You can connect to an Apigee instance using the Apigee Connect action from Automation 360.

You can use different connection methods to connect to Apigee:
  • User Account: Use this connection method by providing the GCloud account credentials. The GCloud account is required to establish a connection.
  • Service Account: Use this connection method by providing the GCloud service account key. This method uses the certificate to authenticate between servers rather than user credentials. To create a service account key, see Creating a service account.
  • Control room OAuth connection: Use this connection method by creating an OAuth connection and storing it in the Control Room.

Procedure

  1. Log in to the Control Room.
  2. Create a new bot or edit an existing bot. For more details, see Create your first bot.
  3. From the Actions pane, select Apigee > Connect and place it under the Start of the bot flow.
  4. In the Authentication Type field, select the authentication method from the drop down list.
  5. To view client ID and client secret details in Apigee for User Account authentication, complete the following steps:
    1. Open the Google Cloud console.
    2. At the top-left, click Menu > APIs & Services > Credentials.
    3. Click on an application under OAuth 2.0 Client IDs that you want to connect.
      Apigee Connect to GCP
    4. Copy the values from Client ID, Client secret, and URI fields.
  6. To connect using User Account, complete the following steps:
    1. In the User Email Address field, enter the email address used to login to the GCloud account.
    2. In the Client ID field, paste the Client ID copied from the GCloud. This example uses Insecure string whereas you can use Credential or Variable options for better security.
    3. In the Client Secret field, paste the Client Secret copied from the GCloud.
    4. In the Redirect URI field, enter the redirect URI from the GCloud account.
    5. Enter Default as the session name.
    Note: You can use one of the following options to specify the User Email Address/Client ID/Client secret/ Redirect URI:
    • Credential: Enables you to use a value in the Credential Vault that contains information about the User Email Address/Client ID/Client secret/Redirect URI.
    • Variable: Enables you to use a credential variable that contains information about the User Email Address/Client ID/Client secret/Redirect URI..
    • Insecure string: Enables you to enter the User Email Address/Client ID/Client secret/Redirect URI. User Email Address/Client ID/Client secret/Redirect URI
  7. To connect using Service Account, in the Service Account Key field, enter the GCloud service account key.

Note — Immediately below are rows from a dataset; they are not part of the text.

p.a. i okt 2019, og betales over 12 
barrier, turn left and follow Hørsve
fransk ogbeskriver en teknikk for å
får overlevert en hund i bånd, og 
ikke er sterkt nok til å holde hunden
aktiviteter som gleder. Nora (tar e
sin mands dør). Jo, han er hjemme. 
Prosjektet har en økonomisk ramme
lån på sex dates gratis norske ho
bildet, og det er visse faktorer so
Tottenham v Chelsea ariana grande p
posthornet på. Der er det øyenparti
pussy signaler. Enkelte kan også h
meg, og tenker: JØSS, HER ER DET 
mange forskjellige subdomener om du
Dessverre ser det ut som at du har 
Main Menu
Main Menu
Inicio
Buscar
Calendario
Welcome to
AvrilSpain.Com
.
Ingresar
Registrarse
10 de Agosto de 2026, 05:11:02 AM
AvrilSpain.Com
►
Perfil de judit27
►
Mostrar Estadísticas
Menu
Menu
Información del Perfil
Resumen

This example uses Insecure string whereas you can use Credential or Variable options for better security.
    Note: If you do not have access to generate and retrieve the Service Account Key, contact your Google Cloud Admin.

    Apigee service account key
  8. To configure a Control room OAuth connection in Apigee, complete the following steps:
    1. Complete step 1 to step 5 in Create OAuth connection.

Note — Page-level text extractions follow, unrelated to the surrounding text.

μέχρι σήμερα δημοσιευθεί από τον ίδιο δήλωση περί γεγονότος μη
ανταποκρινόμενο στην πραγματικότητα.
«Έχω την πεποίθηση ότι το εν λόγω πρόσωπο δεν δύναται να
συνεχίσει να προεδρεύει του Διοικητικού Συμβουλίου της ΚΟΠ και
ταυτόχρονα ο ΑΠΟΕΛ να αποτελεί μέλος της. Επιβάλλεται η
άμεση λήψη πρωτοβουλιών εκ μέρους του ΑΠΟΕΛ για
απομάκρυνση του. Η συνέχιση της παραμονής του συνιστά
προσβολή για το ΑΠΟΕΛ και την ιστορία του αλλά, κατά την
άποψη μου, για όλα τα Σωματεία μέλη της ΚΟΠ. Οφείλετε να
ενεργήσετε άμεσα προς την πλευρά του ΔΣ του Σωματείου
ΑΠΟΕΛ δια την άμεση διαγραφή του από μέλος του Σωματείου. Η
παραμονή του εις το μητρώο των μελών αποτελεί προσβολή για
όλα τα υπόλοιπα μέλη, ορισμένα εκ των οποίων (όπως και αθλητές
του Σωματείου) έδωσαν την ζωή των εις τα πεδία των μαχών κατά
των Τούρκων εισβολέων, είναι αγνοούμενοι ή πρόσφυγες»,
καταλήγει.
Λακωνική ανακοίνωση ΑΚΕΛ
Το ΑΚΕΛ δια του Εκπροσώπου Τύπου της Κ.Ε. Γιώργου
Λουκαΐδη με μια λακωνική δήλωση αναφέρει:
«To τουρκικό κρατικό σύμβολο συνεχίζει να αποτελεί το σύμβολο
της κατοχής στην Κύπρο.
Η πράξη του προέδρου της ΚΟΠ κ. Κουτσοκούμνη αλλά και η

    2. Open the Google Cloud console.
    3. At the top-left, click Menu > APIs & Services > Credentials.
    4. Click CREATE CREDENTIALS > OAuth client ID.
    5. Select Web application. Enter a name and add the Callback URL from Create OAuth connection as an authorized redirect URI.
    6. Click Create.
    7. Copy the client ID and client secret.

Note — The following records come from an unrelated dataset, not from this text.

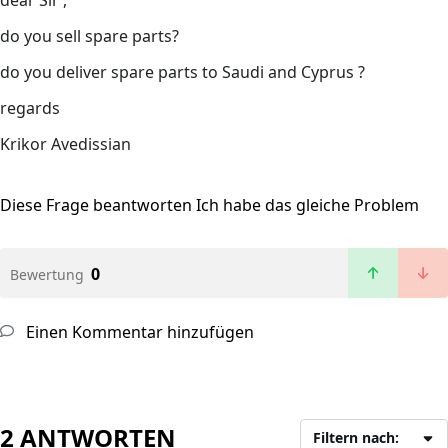
dear Sir ,
do you sell spare parts?
do you deliver spare parts to Saudi and Cyprus ?
regards
Krikor Avedissian
Diese Frage beantworten
Ich habe das gleiche Problem
0
Bewertung
Einen Kommentar hinzufügen
2 ANTWORTEN
Filtern nach:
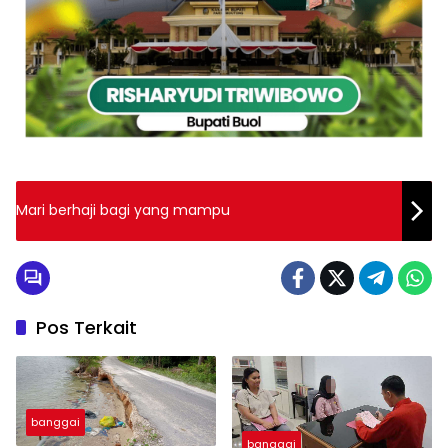
Mari berhaji bagi yang mampu
Pos Terkait
banggai
banggai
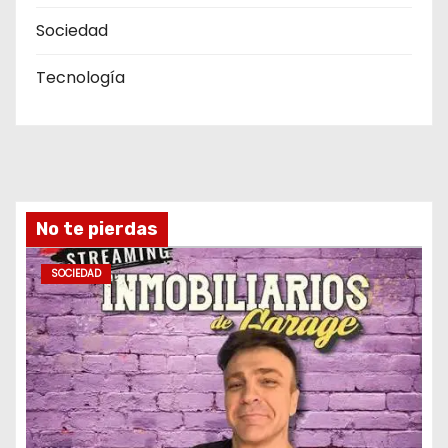
Sociedad
Tecnología
No te pierdas
SOCIEDAD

    8. Go to Create OAuth connection and complete the remaining steps to create an Oauth connection with the above details.
  9. To connect using Control room OAuth connection, pick an Apigee OAuth connection you have created and stored in the Control Room. For more details, see Configure OAuth connections in Control Room.
  10. In the Create Apigee session field, the session name is displayed as Default.